Work required: From the line that includes "apomenuté heslo" to the last line of the data, quote each line precisely; both boundary lines belong in the answer.
[Source records Boundary: Start]
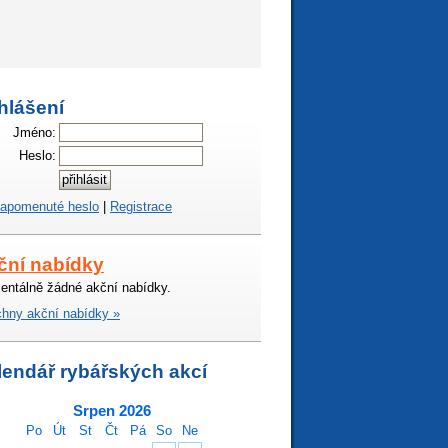
hlášení
Jméno:
Heslo:
apomenuté heslo
|
Registrace
ční nabídky
ntálně žádné akční nabídky.
hny akční nabídky »
lendář rybářských akcí
Srpen 2026
Po
Út
St
Čt
Pá
So
Ne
[Source records Boundary: End]
Your solution:
apomenuté heslo
|
Registrace
ční nabídky
ntálně žádné akční nabídky.
hny akční nabídky »
lendář rybářských akcí
Srpen 2026
Po
Út
St
Čt
Pá
So
Ne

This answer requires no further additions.